» Action item
Find every line below with the string "cuando" and pick it out.

» Materials provided
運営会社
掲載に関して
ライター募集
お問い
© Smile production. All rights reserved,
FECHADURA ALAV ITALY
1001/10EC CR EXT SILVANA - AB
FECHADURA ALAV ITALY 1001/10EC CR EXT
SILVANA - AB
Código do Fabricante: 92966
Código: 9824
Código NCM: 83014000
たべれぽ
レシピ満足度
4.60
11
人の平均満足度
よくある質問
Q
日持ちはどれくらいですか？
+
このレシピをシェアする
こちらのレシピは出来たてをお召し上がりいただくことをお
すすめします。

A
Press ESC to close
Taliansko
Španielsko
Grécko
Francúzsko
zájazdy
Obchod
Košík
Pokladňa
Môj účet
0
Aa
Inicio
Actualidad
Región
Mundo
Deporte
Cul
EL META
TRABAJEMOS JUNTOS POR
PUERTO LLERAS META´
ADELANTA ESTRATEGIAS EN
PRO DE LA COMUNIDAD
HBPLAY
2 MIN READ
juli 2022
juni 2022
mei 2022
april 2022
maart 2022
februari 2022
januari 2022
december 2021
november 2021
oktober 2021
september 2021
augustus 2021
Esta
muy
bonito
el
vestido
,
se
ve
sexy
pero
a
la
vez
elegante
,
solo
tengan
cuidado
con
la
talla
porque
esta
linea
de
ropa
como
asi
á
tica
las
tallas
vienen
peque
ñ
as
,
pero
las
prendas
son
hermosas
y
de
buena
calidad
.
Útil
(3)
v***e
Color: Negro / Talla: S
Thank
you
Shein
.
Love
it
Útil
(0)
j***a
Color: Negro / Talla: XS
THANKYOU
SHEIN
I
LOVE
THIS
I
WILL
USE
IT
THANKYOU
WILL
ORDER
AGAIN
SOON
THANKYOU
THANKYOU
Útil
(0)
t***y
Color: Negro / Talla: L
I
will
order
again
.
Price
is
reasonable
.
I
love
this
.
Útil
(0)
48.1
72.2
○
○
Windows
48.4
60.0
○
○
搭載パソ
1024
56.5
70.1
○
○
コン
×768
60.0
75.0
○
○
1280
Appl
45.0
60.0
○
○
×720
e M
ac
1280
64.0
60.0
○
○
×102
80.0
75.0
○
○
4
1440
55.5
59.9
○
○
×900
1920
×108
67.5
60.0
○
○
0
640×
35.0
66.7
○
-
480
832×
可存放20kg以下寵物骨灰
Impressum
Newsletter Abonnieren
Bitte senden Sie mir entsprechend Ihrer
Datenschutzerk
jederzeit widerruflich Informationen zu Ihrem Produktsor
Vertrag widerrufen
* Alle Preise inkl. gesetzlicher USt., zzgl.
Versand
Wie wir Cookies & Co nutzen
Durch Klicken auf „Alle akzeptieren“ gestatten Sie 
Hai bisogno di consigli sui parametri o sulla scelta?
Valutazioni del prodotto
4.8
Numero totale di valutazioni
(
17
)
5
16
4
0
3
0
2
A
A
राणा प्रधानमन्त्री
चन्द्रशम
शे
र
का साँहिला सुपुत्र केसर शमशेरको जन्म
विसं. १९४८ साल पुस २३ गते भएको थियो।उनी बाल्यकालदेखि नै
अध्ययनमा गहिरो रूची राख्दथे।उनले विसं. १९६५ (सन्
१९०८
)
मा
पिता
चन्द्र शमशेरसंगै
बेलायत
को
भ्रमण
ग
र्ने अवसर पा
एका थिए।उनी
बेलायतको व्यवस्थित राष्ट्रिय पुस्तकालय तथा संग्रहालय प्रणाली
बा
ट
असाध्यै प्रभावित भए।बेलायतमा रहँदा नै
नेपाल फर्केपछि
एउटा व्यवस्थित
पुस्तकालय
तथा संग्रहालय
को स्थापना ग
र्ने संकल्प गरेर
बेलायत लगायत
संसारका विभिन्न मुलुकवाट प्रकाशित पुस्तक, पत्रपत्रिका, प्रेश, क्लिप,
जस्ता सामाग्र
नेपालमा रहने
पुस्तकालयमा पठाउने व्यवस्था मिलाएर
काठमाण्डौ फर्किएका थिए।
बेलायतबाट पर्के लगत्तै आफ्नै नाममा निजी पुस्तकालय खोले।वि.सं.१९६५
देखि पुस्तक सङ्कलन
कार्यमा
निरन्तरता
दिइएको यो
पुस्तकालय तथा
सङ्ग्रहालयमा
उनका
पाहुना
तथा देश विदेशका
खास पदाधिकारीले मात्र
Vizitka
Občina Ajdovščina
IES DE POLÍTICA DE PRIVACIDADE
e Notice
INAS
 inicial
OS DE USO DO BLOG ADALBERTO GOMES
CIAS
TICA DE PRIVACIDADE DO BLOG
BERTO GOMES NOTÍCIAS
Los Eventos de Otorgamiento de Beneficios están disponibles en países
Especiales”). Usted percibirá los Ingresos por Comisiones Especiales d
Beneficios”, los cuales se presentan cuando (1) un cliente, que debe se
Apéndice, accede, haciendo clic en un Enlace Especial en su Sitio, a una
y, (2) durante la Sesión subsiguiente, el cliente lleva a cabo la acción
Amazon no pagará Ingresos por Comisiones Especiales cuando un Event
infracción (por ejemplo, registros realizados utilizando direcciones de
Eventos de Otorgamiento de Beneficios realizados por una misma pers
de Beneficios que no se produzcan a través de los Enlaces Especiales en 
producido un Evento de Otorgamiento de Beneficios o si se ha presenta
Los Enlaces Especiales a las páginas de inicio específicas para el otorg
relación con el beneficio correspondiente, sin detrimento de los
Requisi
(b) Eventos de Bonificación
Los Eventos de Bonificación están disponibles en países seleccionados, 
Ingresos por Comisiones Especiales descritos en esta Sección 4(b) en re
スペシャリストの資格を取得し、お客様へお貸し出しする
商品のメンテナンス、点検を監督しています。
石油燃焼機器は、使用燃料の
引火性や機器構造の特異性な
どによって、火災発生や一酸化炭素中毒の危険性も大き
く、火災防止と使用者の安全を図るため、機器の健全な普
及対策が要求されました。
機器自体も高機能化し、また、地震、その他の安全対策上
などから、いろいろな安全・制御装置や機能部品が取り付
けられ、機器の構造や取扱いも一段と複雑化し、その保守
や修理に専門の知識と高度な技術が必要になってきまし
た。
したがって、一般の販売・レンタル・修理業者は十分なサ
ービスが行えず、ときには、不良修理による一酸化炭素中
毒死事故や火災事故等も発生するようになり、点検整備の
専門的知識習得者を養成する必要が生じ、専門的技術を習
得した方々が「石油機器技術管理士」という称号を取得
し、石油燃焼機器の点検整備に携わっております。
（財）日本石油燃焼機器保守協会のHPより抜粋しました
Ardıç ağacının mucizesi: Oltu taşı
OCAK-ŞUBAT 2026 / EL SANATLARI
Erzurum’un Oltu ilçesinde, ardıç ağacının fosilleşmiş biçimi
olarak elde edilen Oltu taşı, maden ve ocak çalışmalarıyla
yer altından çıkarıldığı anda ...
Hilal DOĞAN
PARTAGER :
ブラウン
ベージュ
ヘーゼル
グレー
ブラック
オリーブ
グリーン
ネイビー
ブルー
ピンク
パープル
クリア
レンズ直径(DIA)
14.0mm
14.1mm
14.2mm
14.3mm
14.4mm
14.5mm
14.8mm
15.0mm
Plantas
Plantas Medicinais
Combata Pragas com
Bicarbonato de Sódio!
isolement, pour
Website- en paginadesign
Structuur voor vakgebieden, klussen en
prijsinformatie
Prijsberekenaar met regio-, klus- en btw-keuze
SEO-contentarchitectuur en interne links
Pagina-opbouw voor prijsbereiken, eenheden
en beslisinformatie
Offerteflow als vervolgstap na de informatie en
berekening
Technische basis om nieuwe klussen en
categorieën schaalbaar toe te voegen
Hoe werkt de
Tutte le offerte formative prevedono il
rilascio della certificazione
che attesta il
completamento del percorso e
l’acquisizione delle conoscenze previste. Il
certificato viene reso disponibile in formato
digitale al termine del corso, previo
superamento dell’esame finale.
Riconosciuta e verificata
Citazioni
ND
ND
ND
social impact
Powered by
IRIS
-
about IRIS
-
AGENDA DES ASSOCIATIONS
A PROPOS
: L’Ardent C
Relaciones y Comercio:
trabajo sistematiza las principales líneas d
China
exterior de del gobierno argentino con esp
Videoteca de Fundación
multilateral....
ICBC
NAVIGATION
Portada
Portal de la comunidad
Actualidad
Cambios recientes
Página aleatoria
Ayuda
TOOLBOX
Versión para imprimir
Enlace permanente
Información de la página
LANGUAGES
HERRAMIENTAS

» Answer space
Beneficios”, los cuales se presentan cuando (1) un cliente, que debe se
Amazon no pagará Ingresos por Comisiones Especiales cuando un Event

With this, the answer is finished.